59. Under § 7(2) cls 2) and 3) of the Education Act, local authorities establish, reorganise and close municipal educational institutions under the procedure prescribed by legislation, and ensure that economic support and financing is provided for municipal educational institutions within their administrative jurisdiction. Under § 6(2) of the LGOA, the functions of a local authority include arranging to maintain basic schools and upper secondary schools in that rural municipality or city if these are in the ownership of that local authority. Under § 7(2) of the BSUSSA, a rural municipality or a city enables children required by law to attend school and residing in the territory of the rural municipality or city to fulfil the duty to attend school and receive a basic education in compliance with the national curriculum for basic schools involving, where necessary, the owner of a private school. Under § 71(2) of the BSUSSA, local authorities are required, in cooperation with the state, to enable access to a high-quality general secondary education that offers diverse choices and complies with the national curriculum for upper secondary schools, keeping the required number of upper secondary schools in each county based on the number of pupils. Under § 10(1) of the BSUSSA, a local authority is required to enable a person required by law to attend school and residing within that local authority to receive a basic education in a municipal school by assigning them a school based on residence. Under § 10(3) of the BSUSSA, another local authority’s municipal school can be assigned as a pupil’s school of residence only with the consent of the local authority that manages the school. Under § 27(1) of the BSUSSA, a basic school is required to admit everyone required by law to attend school who has expressed a wish to do so and for whom the school has been assigned as the school of their residence. Parents are free to choose a school for a person required by law to attend school, where the desired school has vacant pupil places.

60. These provisions allow for the conclusion that the legislator has construed the duty of local authorities arising from § 37(2) (first sentence) of the Constitution as a duty to enable receiving a basic education and general secondary education first and foremost through a local authority’s own municipal school.

61. The justification for the existence of local authorities and the rationale for their activities is to discharge the functions of public authority at the level of public authority closest to people which is able to carry out the function effectively.

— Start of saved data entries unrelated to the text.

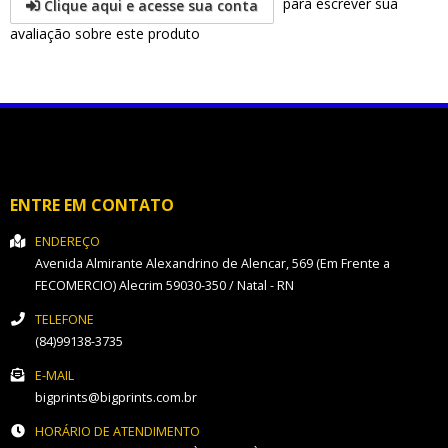
para escrever sua
Clique aqui e acesse sua conta
avaliação sobre este produto
ENTRE EM CONTATO
ENDEREÇO
Avenida Almirante Alexandrino de Alencar, 569 (Em Frente a
FECOMERCIO)
Alecrim
59030-350
/
Natal
- RN
TELEFONE
(84)99138-3735
E-MAIL
bigprints@bigprints.com.br
HORÁRIO DE ATENDIMENTO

Providing education at the level of public authority closest to a pupil who resides within a local authority is ensured if this takes place through the local authority’s own school. The possibility to provide education through a local authority’s own school presumably also better enables a pupil’s parent or guardian as members of a local community to have a say in deciding issues related to education.

62. Local functions arise from a local community and concern issues that can be resolved within one local community or within several communities based on agreement between local authorities. In discharging a local function, including a mandatory local function, a margin of discretion in choosing the manner of discharging the function must remain to a local authority (see also para. 71 of the judgment). However, the imperative duty imposed by law on a local authority to finance another local authority’s municipal school in discharging that function without entering into an agreement with the other local authority and without having the right of say cannot be considered as discharging a local function.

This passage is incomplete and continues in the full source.